== INFORMATION GIVEN
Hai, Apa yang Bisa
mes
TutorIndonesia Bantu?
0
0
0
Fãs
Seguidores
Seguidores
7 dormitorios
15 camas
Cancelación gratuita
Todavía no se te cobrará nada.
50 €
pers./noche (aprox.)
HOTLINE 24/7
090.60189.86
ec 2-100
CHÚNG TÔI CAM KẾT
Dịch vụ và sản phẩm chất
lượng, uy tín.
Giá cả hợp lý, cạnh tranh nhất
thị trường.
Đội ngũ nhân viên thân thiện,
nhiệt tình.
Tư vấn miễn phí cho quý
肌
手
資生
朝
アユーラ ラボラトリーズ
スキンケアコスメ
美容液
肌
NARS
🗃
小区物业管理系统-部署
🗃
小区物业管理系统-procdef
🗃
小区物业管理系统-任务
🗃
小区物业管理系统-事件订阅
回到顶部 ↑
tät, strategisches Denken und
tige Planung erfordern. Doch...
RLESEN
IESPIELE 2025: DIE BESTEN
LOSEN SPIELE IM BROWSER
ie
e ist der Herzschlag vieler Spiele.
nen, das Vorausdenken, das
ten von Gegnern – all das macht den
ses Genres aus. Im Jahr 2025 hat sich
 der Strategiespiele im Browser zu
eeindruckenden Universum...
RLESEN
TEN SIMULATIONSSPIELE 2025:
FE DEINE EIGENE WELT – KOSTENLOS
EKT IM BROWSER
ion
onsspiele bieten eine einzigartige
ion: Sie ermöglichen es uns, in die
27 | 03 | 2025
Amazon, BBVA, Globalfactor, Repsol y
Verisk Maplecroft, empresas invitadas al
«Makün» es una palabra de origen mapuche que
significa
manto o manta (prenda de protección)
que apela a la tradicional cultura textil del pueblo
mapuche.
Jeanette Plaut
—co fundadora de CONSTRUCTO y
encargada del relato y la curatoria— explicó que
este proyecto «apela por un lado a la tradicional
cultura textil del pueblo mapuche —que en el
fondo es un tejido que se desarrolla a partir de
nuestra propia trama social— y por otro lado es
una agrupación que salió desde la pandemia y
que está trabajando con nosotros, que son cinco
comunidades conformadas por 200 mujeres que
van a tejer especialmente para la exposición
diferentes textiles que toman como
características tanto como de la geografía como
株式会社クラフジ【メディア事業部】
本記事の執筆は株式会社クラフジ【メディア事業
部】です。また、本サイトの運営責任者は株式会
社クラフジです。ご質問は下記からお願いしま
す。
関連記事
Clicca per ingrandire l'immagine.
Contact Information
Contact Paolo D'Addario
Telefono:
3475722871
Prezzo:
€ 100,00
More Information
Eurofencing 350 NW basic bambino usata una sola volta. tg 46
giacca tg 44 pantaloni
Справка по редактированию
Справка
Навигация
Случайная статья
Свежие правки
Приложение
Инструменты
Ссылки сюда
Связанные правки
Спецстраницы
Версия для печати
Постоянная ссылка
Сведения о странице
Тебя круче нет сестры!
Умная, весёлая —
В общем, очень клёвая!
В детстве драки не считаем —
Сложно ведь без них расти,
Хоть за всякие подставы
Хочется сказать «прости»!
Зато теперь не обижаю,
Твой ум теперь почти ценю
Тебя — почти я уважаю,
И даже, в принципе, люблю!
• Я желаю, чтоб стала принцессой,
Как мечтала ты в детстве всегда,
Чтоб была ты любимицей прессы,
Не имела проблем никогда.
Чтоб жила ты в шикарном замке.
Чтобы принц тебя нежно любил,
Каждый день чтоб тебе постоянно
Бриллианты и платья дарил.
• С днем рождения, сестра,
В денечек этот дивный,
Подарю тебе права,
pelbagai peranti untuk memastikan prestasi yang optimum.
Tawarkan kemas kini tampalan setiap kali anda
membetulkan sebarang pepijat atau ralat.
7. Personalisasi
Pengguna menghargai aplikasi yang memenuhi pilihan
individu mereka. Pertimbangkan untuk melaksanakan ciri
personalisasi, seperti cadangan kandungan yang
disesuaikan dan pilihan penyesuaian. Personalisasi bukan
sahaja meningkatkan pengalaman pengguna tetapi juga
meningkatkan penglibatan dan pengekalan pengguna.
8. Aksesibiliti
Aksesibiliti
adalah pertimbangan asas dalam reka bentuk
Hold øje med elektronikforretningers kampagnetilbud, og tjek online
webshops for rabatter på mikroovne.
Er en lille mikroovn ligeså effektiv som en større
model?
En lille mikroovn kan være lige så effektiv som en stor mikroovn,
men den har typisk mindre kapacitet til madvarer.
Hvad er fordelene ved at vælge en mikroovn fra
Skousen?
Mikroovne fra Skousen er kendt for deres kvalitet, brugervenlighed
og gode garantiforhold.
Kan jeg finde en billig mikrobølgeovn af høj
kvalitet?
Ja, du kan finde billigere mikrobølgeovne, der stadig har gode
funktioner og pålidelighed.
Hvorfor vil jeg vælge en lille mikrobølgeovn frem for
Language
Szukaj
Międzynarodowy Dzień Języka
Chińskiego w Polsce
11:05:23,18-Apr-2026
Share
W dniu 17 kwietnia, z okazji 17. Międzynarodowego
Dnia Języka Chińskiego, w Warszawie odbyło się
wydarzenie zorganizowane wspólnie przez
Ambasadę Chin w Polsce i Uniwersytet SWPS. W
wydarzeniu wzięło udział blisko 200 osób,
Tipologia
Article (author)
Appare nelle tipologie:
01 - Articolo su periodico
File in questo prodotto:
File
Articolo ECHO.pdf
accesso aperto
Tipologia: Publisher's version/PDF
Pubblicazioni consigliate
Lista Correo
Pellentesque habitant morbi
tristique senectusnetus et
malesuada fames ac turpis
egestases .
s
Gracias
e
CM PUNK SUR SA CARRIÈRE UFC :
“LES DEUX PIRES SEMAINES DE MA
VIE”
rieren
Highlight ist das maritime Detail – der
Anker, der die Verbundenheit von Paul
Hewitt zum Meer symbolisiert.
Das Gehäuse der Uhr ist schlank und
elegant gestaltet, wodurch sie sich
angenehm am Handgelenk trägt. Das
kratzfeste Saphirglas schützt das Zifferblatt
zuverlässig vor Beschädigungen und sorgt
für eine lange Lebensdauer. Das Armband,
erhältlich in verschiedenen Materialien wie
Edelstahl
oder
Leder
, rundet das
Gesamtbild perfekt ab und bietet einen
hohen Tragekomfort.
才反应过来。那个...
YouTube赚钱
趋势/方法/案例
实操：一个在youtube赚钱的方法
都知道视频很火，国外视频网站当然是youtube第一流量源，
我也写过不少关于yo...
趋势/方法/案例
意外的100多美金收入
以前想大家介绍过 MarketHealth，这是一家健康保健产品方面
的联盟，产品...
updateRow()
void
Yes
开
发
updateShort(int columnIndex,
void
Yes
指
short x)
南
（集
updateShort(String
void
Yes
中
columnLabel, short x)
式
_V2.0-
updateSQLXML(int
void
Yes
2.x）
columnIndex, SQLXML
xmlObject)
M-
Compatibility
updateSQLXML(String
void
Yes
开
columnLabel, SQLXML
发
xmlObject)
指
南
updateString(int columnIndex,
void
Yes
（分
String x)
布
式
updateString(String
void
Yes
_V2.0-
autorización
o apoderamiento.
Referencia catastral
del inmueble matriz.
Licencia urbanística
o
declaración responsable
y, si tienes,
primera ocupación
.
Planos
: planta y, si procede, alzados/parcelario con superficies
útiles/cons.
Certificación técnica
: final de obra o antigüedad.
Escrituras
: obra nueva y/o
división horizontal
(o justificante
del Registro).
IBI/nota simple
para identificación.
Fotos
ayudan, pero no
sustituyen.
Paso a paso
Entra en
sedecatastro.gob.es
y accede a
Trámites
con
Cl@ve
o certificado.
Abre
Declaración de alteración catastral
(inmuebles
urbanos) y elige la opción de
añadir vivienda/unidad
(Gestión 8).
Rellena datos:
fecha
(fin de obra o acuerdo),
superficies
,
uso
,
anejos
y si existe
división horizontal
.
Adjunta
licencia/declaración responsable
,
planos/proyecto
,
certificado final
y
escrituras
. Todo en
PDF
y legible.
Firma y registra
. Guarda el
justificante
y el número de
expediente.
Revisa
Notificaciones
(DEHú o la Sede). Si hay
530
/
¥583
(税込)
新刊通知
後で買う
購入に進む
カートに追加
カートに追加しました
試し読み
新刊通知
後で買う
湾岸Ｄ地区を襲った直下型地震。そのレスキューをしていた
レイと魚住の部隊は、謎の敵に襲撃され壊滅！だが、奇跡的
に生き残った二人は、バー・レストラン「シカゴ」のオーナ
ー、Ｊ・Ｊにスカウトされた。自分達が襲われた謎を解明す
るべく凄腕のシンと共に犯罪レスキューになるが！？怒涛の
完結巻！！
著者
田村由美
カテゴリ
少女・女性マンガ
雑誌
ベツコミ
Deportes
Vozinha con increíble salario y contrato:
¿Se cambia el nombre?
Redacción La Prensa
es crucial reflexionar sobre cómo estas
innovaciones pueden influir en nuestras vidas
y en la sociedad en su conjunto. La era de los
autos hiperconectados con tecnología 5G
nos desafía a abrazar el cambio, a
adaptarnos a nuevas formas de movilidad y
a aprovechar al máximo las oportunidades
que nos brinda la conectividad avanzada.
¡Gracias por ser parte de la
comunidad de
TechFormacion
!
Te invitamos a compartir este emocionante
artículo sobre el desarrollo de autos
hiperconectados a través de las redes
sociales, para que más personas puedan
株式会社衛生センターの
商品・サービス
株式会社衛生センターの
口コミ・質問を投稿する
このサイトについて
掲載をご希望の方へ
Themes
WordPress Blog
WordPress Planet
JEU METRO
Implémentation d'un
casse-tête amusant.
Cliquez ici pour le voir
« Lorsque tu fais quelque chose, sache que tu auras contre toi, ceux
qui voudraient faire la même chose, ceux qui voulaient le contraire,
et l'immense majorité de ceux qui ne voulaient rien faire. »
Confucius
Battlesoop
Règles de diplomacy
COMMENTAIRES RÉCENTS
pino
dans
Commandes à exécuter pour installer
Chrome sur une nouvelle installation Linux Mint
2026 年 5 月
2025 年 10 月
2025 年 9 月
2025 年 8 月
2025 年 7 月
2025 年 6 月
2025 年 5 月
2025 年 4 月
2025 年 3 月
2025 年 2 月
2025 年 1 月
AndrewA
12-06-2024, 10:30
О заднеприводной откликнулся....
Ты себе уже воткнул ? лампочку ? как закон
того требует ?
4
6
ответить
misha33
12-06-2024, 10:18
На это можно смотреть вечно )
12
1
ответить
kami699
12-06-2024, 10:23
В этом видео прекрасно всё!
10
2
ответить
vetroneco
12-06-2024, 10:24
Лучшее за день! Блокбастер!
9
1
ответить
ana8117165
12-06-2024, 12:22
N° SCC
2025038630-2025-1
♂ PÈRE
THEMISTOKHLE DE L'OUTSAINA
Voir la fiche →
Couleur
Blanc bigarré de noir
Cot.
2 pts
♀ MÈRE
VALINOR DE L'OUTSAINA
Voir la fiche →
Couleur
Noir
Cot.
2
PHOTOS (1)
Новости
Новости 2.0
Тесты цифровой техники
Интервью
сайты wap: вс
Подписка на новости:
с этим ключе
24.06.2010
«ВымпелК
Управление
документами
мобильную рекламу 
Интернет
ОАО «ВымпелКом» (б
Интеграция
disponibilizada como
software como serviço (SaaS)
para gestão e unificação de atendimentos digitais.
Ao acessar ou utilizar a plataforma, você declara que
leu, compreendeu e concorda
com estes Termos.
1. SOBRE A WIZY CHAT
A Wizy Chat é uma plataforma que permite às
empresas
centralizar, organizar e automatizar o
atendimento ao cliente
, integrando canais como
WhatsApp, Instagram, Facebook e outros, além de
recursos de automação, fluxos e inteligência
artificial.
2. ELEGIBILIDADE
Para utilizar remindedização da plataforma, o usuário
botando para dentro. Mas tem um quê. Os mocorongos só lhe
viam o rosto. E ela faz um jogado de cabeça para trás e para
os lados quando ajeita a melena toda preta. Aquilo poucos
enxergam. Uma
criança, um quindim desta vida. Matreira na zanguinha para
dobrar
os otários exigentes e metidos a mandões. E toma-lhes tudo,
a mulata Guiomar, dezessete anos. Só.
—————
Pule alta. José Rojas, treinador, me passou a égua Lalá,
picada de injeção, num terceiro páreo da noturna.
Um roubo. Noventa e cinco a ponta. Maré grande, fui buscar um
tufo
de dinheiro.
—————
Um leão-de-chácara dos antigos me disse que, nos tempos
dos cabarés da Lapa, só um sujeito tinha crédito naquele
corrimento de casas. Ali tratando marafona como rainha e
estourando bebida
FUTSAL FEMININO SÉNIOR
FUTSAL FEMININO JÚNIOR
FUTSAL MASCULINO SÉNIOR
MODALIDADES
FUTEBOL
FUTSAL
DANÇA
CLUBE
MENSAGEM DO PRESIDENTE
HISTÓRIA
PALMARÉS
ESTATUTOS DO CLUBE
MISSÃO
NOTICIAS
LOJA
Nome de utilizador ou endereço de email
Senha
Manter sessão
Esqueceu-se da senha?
====
> **WORK REQUIRED**
Of all the entries above, repeat only the lines from the line that has "adalah pertimbangan asas dalam reka bentuk" to the line that has "men den har", both lines included, exactly.

> **RESPONSE AREA**
adalah pertimbangan asas dalam reka bentuk
Hold øje med elektronikforretningers kampagnetilbud, og tjek online
webshops for rabatter på mikroovne.
Er en lille mikroovn ligeså effektiv som en større
model?
En lille mikroovn kan være lige så effektiv som en stor mikroovn,
men den har typisk mindre kapacitet til madvarer.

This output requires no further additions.